From the protestors and Jesus-shouters Alden collected not a single crying dime.That doesn't mean he isn't charging them, however; Farmer Dinsmore was born at night, but not last night. When this opportunity came along, he marked out a large parking area just north of the place where the fragments of Chuck Thompson's plane came to rest the day before, and there he has stationed his wife (Shelley), his older son (Ollie; you remember Ollie), and his hired man (Manuel Ortega, a no-greencard Yankee who can ayuh with the best of them). Alden's knocking down five dollars a car, a fortune for a shirttail dairyman who for the last two years has been keeping his farm out of Keyhole Bank's hands by the skin of his teeth.
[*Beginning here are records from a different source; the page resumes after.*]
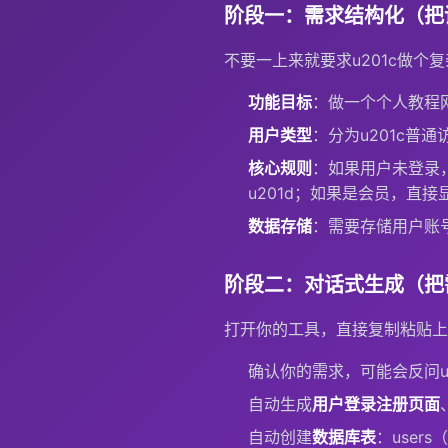
阶段一：需求结构化（把
不要一上来就要求u201c做个
功能目标
：做一个个人教程
用户类型
：分为u201c普通
核心规则
：如果用户未登录，
u201d；如果是会员，直接
数据存储
：需要存储用户账
阶段二：对话式生成（把
打开你的工具，直接复制粘贴上
确认你的需求，可能会反问u
自动生成
用户登录注册页面
自动创建
数据库表
：users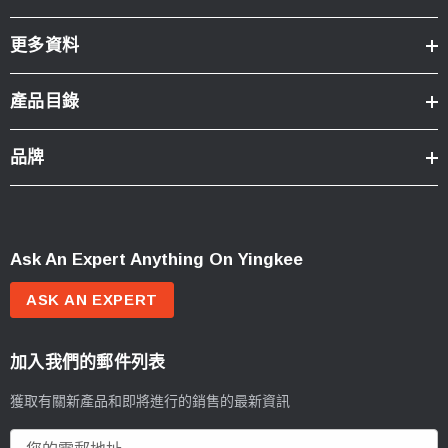
更多資料
產品目錄
品牌
Ask An Expert Anything On Yingkee
ASK AN EXPERT
加入我們的郵件列表
獲取有關新產品和即將進行的銷售的最新資訊
電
There are complaints about the fee, but not many; they charge more to park at the Fryeburg Fair, and unless folks want to park by the side of the road—which has already been lined on both sides by early arrivals—and then walk half a mile to where all the excitement is, they have no choice.
And what a strange and varied scene! A three-ring crcus for sure, with the ordinary citizens of The Mill in all the starring roles. When Barbie arrives with Rose and Anse Wheeler (the restaurant is closed again, will reopen for supper—just cold sandwiches, no grill orders), they stare in openmouthed silence. Both Julia Shumway and Pete Freeman are taking pictures. Julia stops long enough to give Barbie her attractive but somehow inward-turning smile.
'Some show, wouldn't you say?'
Barbie grins. 'Yessum.'
In the first ring of this circus, we have the townsfolk who have responded to the posters put up by Scarecrow Joe and his cadre. The protest turnout has been quite satisfying, almost two hundred, and the sixty signs the kids made (the most popular: LET US OUT, DAMN IT!!) were gone in no time. Luckily, many people did bring their own signs. Joe's favorite is the one with prison bars inked over a map ofThe Mill. Lissa Jamieson is not just holding it but pumping it aggressively up and down. Jack Evans is there, looking pale and grim. His sign is a collage of photographs featuring the woman who bled to death the day before. WHO KILLED MY WIFE? it screams. Scarecrow Joe feels sorry for him… but what an awesome sign! If the press could see that one, they'd fill their collective pants with joyshit.